Dopo una giornata burrascosa caratterizzata dal muro contro muro tra Movimento 5 Stelle e i partiti, l’aula dei Deputati ha bocciato la proposta del taglio degli emolumenti dei parlamentari. Non è la prima volta che il Palazzo si tiene stretti i suoi privilegi. Ciò che è accaduto è stato tuttavia significativo ai fini dei contenuti che le singole parti hanno snocciolato in una chiave di prospettiva. Sì perché i cinquestelle, forti del consenso elettorale incassato nelle recenti amministrative, hanno alzato la voce contro la cosiddetta casta con la presunzione di chi presto si troverà dalla parte migliore della barricata: quella del governo.

Il leader del Movimento, Luigi Di Maio, ha voluto sottolineare proprio questo concetto nel suo intervento: la battaglia contro i privilegi della politica sarà il primo punto che verrà affrontato dopo il potenziale cambio della guardia a Palazzo Chigi. Priorità bollata come populismo dal resto della compagnia con il Partito Democratico in prima linea a dettare i ritmi delle repliche, quasi stretto all’angolo dallo tsunami di polemiche.

Fondi per le imprese

La proposta cinquestelle bocciata dalla Camera si strutturava sulla falsa riga di quanto già fanno i grillini autonomamente: una fetta degli stipendi sarebbe stata trattenuta dalla Camera e destinata in un fondo per il microcredito.

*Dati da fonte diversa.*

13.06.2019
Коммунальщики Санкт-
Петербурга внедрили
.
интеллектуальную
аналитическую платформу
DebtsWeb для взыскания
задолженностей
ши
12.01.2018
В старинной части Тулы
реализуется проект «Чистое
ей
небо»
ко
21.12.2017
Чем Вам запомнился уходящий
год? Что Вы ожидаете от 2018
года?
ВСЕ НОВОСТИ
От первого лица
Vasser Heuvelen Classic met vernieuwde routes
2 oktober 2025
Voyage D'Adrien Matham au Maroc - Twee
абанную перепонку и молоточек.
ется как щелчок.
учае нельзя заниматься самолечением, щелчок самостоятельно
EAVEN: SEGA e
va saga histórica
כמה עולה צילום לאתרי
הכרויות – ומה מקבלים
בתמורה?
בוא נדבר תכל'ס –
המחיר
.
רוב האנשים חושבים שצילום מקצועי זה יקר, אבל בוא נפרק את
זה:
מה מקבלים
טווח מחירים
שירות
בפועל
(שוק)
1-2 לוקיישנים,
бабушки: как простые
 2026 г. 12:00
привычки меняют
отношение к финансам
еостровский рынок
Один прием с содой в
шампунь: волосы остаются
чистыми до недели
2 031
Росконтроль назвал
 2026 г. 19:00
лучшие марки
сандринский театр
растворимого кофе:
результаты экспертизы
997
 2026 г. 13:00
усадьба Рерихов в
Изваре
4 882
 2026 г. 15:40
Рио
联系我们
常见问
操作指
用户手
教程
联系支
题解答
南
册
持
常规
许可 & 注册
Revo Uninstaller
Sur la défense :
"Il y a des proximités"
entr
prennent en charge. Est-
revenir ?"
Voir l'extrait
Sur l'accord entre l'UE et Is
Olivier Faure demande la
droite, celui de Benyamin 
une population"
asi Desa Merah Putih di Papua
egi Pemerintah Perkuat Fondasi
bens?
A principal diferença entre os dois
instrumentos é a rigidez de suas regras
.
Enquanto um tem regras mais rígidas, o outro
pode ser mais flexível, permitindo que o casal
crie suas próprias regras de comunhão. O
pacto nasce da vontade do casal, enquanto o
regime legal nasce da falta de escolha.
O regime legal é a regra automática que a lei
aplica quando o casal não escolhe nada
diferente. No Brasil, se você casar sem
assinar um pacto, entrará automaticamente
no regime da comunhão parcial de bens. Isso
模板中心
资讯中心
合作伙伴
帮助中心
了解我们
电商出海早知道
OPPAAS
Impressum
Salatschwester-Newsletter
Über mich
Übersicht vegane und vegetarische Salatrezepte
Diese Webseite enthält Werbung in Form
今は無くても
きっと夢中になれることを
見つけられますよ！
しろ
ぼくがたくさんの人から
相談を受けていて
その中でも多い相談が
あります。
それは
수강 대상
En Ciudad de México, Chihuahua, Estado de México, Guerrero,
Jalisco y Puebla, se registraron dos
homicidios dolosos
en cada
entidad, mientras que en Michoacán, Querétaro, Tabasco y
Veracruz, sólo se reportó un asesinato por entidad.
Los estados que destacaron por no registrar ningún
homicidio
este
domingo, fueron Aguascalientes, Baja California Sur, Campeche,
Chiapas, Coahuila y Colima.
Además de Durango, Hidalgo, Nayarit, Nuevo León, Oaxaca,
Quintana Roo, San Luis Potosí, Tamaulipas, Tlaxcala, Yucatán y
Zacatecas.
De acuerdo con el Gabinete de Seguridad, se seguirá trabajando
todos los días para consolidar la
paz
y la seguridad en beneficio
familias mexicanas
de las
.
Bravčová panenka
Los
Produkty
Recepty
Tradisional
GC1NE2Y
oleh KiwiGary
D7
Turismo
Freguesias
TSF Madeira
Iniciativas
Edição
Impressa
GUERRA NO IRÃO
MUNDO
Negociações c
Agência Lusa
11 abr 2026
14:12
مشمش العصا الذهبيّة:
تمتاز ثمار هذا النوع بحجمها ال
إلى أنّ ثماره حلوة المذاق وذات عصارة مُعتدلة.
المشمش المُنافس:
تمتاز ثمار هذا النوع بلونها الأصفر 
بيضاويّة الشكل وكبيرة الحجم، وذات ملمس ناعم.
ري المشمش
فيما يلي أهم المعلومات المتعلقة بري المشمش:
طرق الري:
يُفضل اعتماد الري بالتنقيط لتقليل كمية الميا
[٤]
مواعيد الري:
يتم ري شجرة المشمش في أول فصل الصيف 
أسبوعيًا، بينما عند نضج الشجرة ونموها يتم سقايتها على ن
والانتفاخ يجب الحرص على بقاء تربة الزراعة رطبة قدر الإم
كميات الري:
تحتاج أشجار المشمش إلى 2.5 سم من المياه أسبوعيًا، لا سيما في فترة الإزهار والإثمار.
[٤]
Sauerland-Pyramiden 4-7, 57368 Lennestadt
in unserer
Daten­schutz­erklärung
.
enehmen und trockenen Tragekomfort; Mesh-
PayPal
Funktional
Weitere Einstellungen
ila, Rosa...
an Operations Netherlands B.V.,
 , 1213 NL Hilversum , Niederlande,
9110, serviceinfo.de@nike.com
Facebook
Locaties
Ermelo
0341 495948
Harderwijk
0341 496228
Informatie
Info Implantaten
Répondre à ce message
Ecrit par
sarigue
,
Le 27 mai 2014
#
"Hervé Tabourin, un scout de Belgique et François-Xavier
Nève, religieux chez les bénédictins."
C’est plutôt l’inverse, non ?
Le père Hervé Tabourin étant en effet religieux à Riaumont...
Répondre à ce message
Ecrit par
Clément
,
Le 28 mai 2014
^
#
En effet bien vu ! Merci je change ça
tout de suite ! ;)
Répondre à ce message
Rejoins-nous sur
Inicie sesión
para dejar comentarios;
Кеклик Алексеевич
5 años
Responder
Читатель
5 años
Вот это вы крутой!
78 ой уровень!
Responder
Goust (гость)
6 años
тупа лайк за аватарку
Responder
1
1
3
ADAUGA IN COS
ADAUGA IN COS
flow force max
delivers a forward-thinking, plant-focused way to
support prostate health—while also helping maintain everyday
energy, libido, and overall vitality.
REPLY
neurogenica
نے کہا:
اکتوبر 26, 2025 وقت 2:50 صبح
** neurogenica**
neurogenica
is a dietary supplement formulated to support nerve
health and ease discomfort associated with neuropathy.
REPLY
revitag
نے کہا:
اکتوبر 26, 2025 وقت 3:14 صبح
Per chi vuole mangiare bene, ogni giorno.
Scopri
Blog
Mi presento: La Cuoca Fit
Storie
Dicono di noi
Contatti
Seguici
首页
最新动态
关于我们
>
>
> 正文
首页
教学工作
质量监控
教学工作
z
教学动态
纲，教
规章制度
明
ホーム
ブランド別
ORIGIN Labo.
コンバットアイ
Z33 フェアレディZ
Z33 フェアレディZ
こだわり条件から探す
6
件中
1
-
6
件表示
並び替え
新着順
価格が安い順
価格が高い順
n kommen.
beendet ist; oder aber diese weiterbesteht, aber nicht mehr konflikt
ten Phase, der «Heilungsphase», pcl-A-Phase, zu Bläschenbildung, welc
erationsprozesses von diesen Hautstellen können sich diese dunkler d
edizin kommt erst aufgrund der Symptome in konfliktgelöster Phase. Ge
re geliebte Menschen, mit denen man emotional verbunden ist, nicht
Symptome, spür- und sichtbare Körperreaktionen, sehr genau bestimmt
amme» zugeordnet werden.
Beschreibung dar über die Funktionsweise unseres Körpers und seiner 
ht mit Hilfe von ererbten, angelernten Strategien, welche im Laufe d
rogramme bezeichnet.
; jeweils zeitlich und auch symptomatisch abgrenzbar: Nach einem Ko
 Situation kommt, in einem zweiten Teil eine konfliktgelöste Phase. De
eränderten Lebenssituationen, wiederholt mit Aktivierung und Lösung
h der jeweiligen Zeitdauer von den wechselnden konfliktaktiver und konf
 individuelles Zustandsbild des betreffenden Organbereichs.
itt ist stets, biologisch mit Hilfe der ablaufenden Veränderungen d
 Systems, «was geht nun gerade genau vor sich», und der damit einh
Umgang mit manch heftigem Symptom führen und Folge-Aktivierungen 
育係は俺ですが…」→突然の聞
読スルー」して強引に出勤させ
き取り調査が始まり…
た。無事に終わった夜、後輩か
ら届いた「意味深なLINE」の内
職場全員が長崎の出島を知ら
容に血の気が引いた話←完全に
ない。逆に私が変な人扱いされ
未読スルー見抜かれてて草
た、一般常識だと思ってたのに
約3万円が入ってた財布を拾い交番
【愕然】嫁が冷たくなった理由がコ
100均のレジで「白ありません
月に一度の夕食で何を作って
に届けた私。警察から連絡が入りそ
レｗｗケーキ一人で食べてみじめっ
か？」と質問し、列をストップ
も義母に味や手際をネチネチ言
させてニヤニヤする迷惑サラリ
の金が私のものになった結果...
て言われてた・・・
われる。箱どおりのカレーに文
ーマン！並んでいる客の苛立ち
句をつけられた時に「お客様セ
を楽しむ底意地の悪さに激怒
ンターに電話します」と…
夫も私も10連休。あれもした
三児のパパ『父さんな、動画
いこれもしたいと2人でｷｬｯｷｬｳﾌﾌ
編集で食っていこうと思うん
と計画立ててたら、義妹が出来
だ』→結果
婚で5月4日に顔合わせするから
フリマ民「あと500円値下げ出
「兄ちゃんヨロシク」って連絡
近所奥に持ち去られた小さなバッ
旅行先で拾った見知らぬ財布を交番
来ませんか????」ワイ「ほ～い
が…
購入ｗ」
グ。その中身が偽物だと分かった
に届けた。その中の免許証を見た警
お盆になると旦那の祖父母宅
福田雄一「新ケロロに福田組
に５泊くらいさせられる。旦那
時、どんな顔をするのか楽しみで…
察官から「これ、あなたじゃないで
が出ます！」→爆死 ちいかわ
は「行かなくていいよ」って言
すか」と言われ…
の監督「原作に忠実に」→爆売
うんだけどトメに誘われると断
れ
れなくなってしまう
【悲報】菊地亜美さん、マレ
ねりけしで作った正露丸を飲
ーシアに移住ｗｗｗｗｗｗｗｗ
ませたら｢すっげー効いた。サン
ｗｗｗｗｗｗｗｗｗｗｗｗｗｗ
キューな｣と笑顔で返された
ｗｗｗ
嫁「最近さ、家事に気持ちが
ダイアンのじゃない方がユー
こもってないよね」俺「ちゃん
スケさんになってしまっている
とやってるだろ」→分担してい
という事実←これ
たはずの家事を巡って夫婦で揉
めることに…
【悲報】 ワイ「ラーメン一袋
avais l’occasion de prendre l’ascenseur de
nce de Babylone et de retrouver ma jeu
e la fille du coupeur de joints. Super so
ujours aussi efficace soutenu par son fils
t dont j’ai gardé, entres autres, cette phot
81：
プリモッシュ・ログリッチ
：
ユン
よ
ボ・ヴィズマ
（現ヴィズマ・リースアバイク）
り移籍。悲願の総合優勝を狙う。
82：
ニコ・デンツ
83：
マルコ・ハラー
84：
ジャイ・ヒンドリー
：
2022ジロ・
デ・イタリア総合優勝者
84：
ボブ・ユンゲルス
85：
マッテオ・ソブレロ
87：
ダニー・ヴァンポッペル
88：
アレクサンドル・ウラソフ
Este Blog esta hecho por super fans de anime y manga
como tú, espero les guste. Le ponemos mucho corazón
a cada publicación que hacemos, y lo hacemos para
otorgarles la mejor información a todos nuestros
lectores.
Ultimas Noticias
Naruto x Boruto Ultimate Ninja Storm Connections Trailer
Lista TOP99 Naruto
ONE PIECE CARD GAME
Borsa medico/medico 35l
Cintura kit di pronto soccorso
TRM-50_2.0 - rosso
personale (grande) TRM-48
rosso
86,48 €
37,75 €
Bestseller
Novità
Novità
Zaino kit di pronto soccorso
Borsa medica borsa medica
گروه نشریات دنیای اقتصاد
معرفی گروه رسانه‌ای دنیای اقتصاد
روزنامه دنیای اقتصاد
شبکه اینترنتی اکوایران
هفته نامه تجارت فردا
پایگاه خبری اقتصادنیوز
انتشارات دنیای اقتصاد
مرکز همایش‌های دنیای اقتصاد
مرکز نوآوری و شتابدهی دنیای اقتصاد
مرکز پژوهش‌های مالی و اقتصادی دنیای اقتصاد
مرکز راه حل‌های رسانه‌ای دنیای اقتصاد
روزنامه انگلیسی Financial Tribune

Una vera e propria risorsa per i piccoli imprenditori troppo spesso impossibilitati ad accedere a finanziamenti mediante istituti bancari.

“È una proposta che facciamo da quattro anni - ha attaccato Di Maio - e voi come maggioranza ci bocciate sempre”. Un sistema di taglio agli stipendi in realtà c’è già ma è applicato in maniera indipendente dai singoli e la destinazione d’uso del denaro pubblico recuperato viene restituito al ministero dell’Economia. “Quei soldi non tornano al servizio dei cittadini - ha tuonato Di Maio - ma vanno a coprire la spesa centrale dello Stato che è aumentato del dodici per cento”.

“Ogni volta che la presidente Boldrini si vanta di aver restituito milioni - ha aggiunto - si ricordi che sta finanziando il nuovo aereo blu di Renzi, la scorta di Alfano e tutti gli altri sprechi dei Ministeri”.

Volano gli stracci

A portare lo scontro in aula a livelli di non ritorno il cinquestelle Manlio Di Stefano, che ha puntato il dito dritto contro i colleghi che siedono da 30 anni in Parlamento e che non hanno mai lavorato per davvero al di fuori del Palazzo.

Una provocazione rispedita al mittente dalla Boldrinima che ha dato vita alla rivolta degli avversari. Ettore Rosato, capogruppo del PD alla Camera, ha esclamato a più riprese: “Basta con questa demagogia!”. Il dem ha invitato i presenti a collegarsi al portale dei grillini per scoprire le reali entrate mensili dei portavoce e le difformità con quanto dichiarato in aula. “I cinquestelle restituiscono in media duemila euro al mese - ha affermato - ne guadagnano 3200 netti più i rimborsi di cene, taxi, alloggi e telefoni per 7mila euro”. “È tutto nero su bianco - ha sottolineato Rosato - ma nessuno di loro ne fa cenno”. Al di là del dibattito politico, la triste verità sul tema l’hanno fornita i dati Ocse/Eurostat: i salari dei parlamentari italiani restano tra i più alti del 60% rispetto alla media dell’UE.